O prefeito de Cuiabá Abilio Brunini (PL) disse que não há outra alternativa para as famílias que ocupam uma área no Contorno Leste a não ser deixar o local. Isso, porque segundo o gestor a ação que tramita no Supremo Tribunal Federal (STF) e trata sobre a reintegração de posse dessa área, já transitou em julgado, ou seja, já tem decisão definitiva e as famílias que invadiram o local terão que deixar a região até o dia 27 de outubro.

Em manifestação realizada em frente à Prefeitura na manhã desta segunda-feira (15), moradores cobraram regularização fundiária, mas o prefeito afirmou que não existe mais a possibilidade de discutir o processo.

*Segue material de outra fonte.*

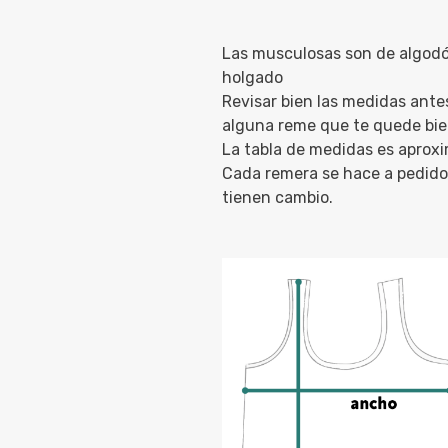
Las musculosas son de algodó
holgado
Revisar bien las medidas ante
alguna reme que te quede bie
La tabla de medidas es aprox
Cada remera se hace a pedido 
tienen cambio.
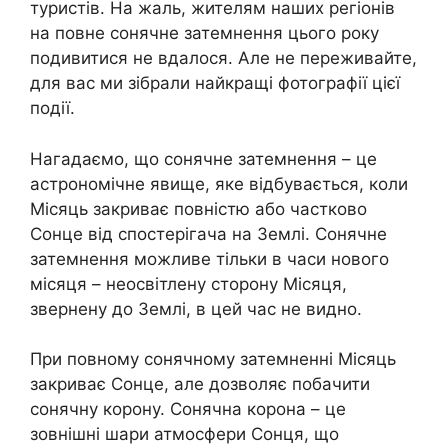
туристів. На жаль, жителям наших регіонів
на повне сонячне затемнення цього року
подивитися не вдалося. Але не переживайте,
для вас ми зібрали найкращі фотографії цієї
події.
Нагадаємо, що сонячне затемнення – це
астрономічне явище, яке відбувається, коли
Місяць закриває повністю або частково
Сонце від спостерігача на Землі. Сонячне
затемнення можливе тільки в часи нового
місяця – неосвітлену сторону Місяця,
звернену до Землі, в цей час не видно.
При повному сонячному затемненні Місяць
закриває Сонце, але дозволяє побачити
сонячну корону. Сонячна корона – це
зовнішні шари атмосфери Сонця, що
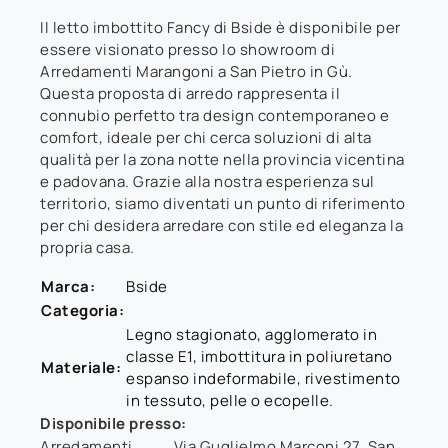
Il letto imbottito Fancy di Bside è disponibile per
essere visionato presso lo showroom di
Arredamenti Marangoni a San Pietro in Gù.
Questa proposta di arredo rappresenta il
connubio perfetto tra design contemporaneo e
comfort, ideale per chi cerca soluzioni di alta
qualità per la zona notte nella provincia vicentina
e padovana. Grazie alla nostra esperienza sul
territorio, siamo diventati un punto di riferimento
per chi desidera arredare con stile ed eleganza la
propria casa.
Marca:
Bside
Categoria:
Legno stagionato, agglomerato in
classe E1, imbottitura in poliuretano
Materiale:
espanso indeformabile, rivestimento
in tessuto, pelle o ecopelle.
Disponibile presso:
Arredamenti
Via Guglielmo Marconi 27
,
San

“Esse processo já foi transitado e julgado no Supremo Tribunal Federal e agora ele tá na fase de cumprimento, ou seja, não tá mais na fase de discussão, não tem como discutir um processo que o Supremo Tribunal Federal já tomou decisão”, pontuou Abilio Brunini.

 

A decisão que determina a data que as famílias devem deixar o local foi assinada pela juíza Adriana Sant’Anna Coningham, da Vara Especializada de Direito Agrário de Cuiabá.

 

Os moradores contestaram a medida e alegaram que não têm para onde ir. No entanto, o prefeito disse que já trabalha em uma alternativa para a realocação deles, que é a regularização de uma nova área, que será dividida entre as famílias que vivem em situação de vulnerabilidade.

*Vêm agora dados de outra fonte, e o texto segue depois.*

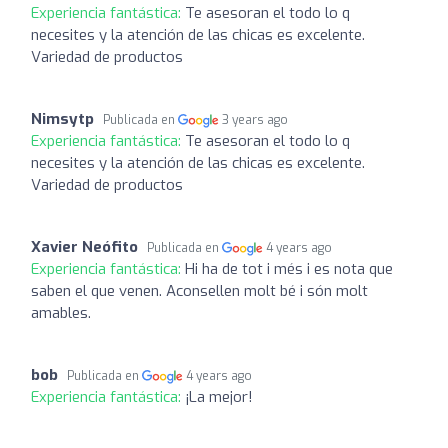
Experiencia fantástica:
Te asesoran el todo lo q
necesites y la atención de las chicas es excelente.
Variedad de productos
Nimsytp
Publicada en
3 years ago
Experiencia fantástica:
Te asesoran el todo lo q
necesites y la atención de las chicas es excelente.
Variedad de productos
Xavier Neófito
Publicada en
4 years ago
Experiencia fantástica:
Hi ha de tot i més i es nota que
saben el que venen. Aconsellen molt bé i són molt
amables.
bob
Publicada en
4 years ago
Experiencia fantástica:
¡La mejor!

Enquanto isso não acontece, ele garantiu que vai projetar um aluguel social para que ninguém fique desabrigado até que o lote seja entregue pela Prefeitura.

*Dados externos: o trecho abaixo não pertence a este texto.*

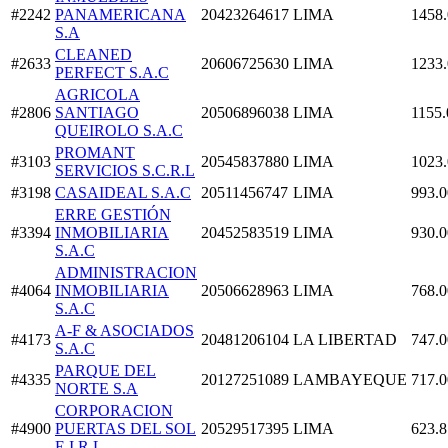
#2242
PANAMERICANA
20423264617
LIMA
1458
S.A
CLEANED
#2633
20606725630
LIMA
1233
PERFECT S.A.C
AGRICOLA
#2806
SANTIAGO
20506896038
LIMA
1155.
QUEIROLO S.A.C
PROMANT
#3103
20545837880
LIMA
1023
SERVICIOS S.C.R.L
#3198
CASAIDEAL S.A.C
20511456747
LIMA
993.0
ERRE GESTIÓN
#3394
INMOBILIARIA
20452583519
LIMA
930.0
S.A.C
ADMINISTRACION
#4064
INMOBILIARIA
20506628963
LIMA
768.0
S.A.C
A-F & ASOCIADOS
#4173
20481206104
LA LIBERTAD
747.0
S.A.C
PARQUE DEL
#4335
20127251089
LAMBAYEQUE
717.0
NORTE S.A
CORPORACION
#4900
PUERTAS DEL SOL
20529517395
LIMA
623.8
E.I.R.L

De acordo com Abilio, a localização da nova área não será divulgada por enquanto, para evitar invasões. A utilização do local também depende de uma permissão da Justiça.

“Se a Justiça aceitar a nossa nova área aí a gente vai começar a projetar o aluguel social e a transição do parcelamento, da separação das vias para que essas pessoas possam ir lá pro novo local”, explicou o prefeito.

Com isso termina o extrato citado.